Senate bill to crack down on fraud

THE US Senate has approved the most sweeping changes in corporate accountability since the Depression, creating stiff penalties and jail terms for company fraud and tightening oversight of the accounting industry.

Senate bill to crack down on fraud

The Senate voted 97-0 last night to pass the bipartisan bill after nearly a week of debate and votes on amendments as a string of corporate accounting scandals shattered confidence in business and the markets and threatened the fragile economic recovery.

In a separate speech, President George Bush told business leaders: “We intend to hold people accountable. We can’t pass a law that says, ‘You will be honest,’ ” the president said at the University of Alabama at Birmingham. “We can pass laws that say, ‘If you’re not honest we’ll get you.’ ”

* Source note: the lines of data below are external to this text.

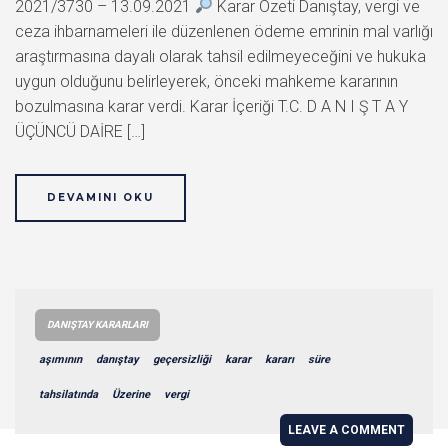
2021/3730 – 13.09.2021
Karar Özeti Danıştay, vergi ve
ceza ihbarnameleri ile düzenlenen ödeme emrinin mal varlığı
araştırmasına dayalı olarak tahsil edilmeyeceğini ve hukuka
uygun olduğunu belirleyerek, önceki mahkeme kararının
bozulmasına karar verdi. Karar İçeriği T.C. D A N I Ş T A Y
ÜÇÜNCÜ DAİRE […]
DEVAMINI OKU
DANIŞTAY KARARLARI
aşımının
danıştay
geçersizliği
karar
kararı
süre
tahsilatında
Üzerine
vergi
LEAVE A COMMENT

Bush urged Congress to get him a bill to sign before adjourning for its summer recess.

“I am pleased the Senate has now acted on a tough bill that shares my goals,” Bush said in a statement issued after the vote. “We owe it to America’s workers and shareholders to crack down on wrongdoing and fix the system to prevent future abuses.”

Work was due to begin today to resolve the differences between the bill in the Democratic-controlled Senate and a version passed in April by the Republican-led House, said John Feehery, a spokesman for House Speaker Dennis Hastert.

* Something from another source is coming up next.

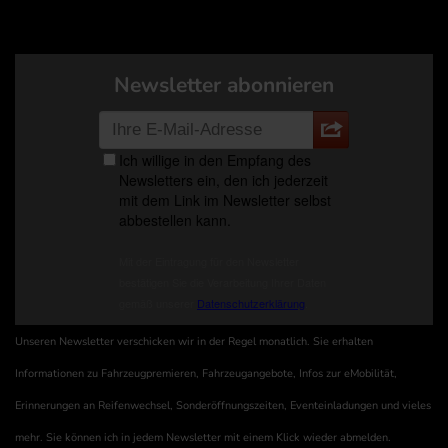
Newsletter abonnieren
Unseren Newsletter verschicken wir in der Regel monatlich. Sie erhalten
Informationen zu Fahrzeugpremieren, Fahrzeugangebote, Infos zur eMobilität,
Erinnerungen an Reifenwechsel, Sonderöffnungszeiten, Eventeinladungen und vieles
mehr. Sie können ich in jedem Newsletter mit einem Klick wieder abmelden.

The House measure is widely considered weaker because it lacks penalties for corporate fraud and does not go as far toward reining in accountants.

In rare shows of unanimity, senators voted last week to add a series of new penalties, including 10-year prison terms for securities fraud. Chief executive officers and chief financial officers who certified false company financial reports would be slapped with prison terms of five to 10 years and fines of $500,000 to $1 million.

In his Birmingham address, Bush coupled an upbeat assessment of the economy with a warning to corporate leaders to “behave responsibly” in an attempt to restore market confidence.

Bush has been dogged in recent weeks by a decade-old insider-trading investigation by the Securities and Exchange Commission into his $848,000 sale of stock in his former oil company, Harken Energy Corp, where he was a director. Additionally, US Vice President Dick Cheney’s former company, Halliburton Co, is being investigated by the SEC for its accounting practices while Cheney was its chief executive.

The bill would ban personal loans from firms to their top officials and directors, and would require company insiders to notify the SEC more promptly when they buy or sell stock.